* **What is expected**
Could the records below be restated word for word, without a single picture?

* **Study material**
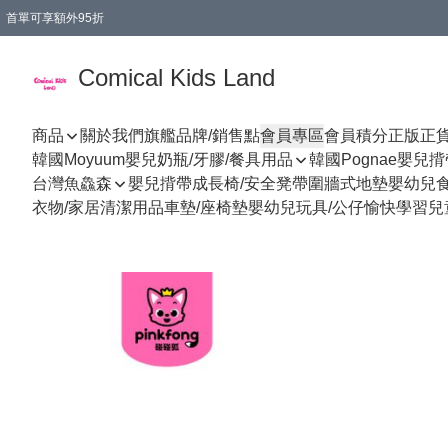
首單可享額外95折
🚚購買折實$299以上,免費送貨 (偏遠地區需收附加費)
Comical Kids Land
商品
關於我們
旗艦品牌/銷售點
會員專區
會員積分
正版正
韓國Moyuum嬰兒奶瓶/牙膠/餐具用品
韓國Pognae嬰兒
台灣魚鱻森
嬰兒揹帶
成長椅/安全凳帶
圍牆式地墊
嬰幼兒
衣物/家居清潔用品
車墊/座椅墊
嬰幼兒玩具/公仔
愉快學習
兒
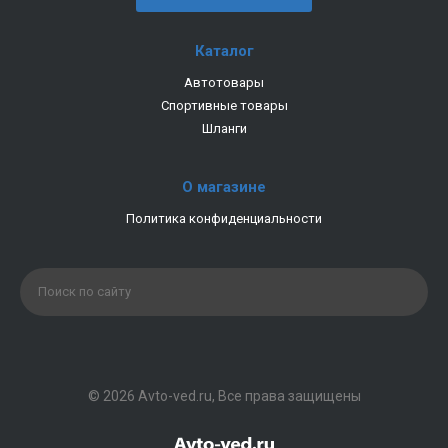
Каталог
Автотовары
Спортивные товары
Шланги
О магазине
Политика конфиденциальности
© 2026 Avto-ved.ru, Все права защищены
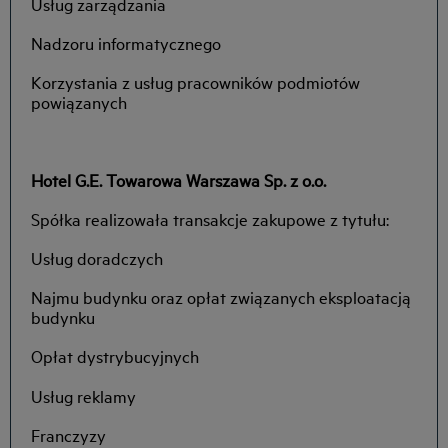
Usług zarządzania
Nadzoru informatycznego
Korzystania z usług pracowników podmiotów
powiązanych
Hotel G.E. Towarowa Warszawa Sp. z o.o.
Spółka realizowała transakcje zakupowe z tytułu:
Usług doradczych
Najmu budynku oraz opłat związanych eksploatacją
budynku
Opłat dystrybucyjnych
Usług reklamy
Franczyzy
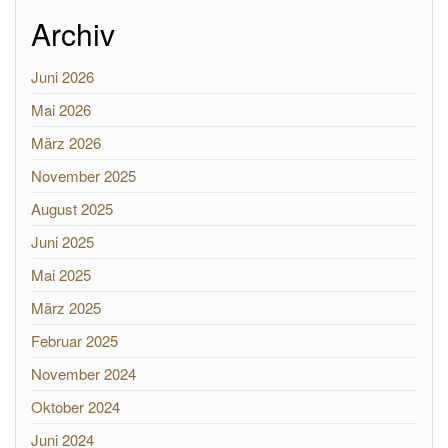
Archiv
Juni 2026
Mai 2026
März 2026
November 2025
August 2025
Juni 2025
Mai 2025
März 2025
Februar 2025
November 2024
Oktober 2024
Juni 2024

* **Expected answer**
首單可享額外95折
🚚購買折實$299以上,免費送貨 (偏遠地區需收附加費)
Comical Kids Land
商品
關於我們
旗艦品牌/銷售點
會員專區
會員積分
正版正
韓國Moyuum嬰兒奶瓶/牙膠/餐具用品
韓國Pognae嬰兒
台灣魚鱻森
嬰兒揹帶
成長椅/安全凳帶
圍牆式地墊
嬰幼兒
衣物/家居清潔用品
車墊/座椅墊
嬰幼兒玩具/公仔
愉快學習
兒
Каталог
Автотовары
Спортивные товары
Шланги
О магазине
Политика конфиденциальности
© 2026 Avto-ved.ru, Все права защищены
Usług zarządzania
Nadzoru informatycznego
Korzystania z usług pracowników podmiotów
powiązanych
Hotel G.E. Towarowa Warszawa Sp. z o.o.
Spółka realizowała transakcje zakupowe z tytułu:
Usług doradczych
Najmu budynku oraz opłat związanych eksploatacją
budynku
Opłat dystrybucyjnych
Usług reklamy
Franczyzy
Archiv
Juni 2026
Mai 2026
März 2026
November 2025
August 2025
Juni 2025
Mai 2025
März 2025
Februar 2025
November 2024
Oktober 2024
Juni 2024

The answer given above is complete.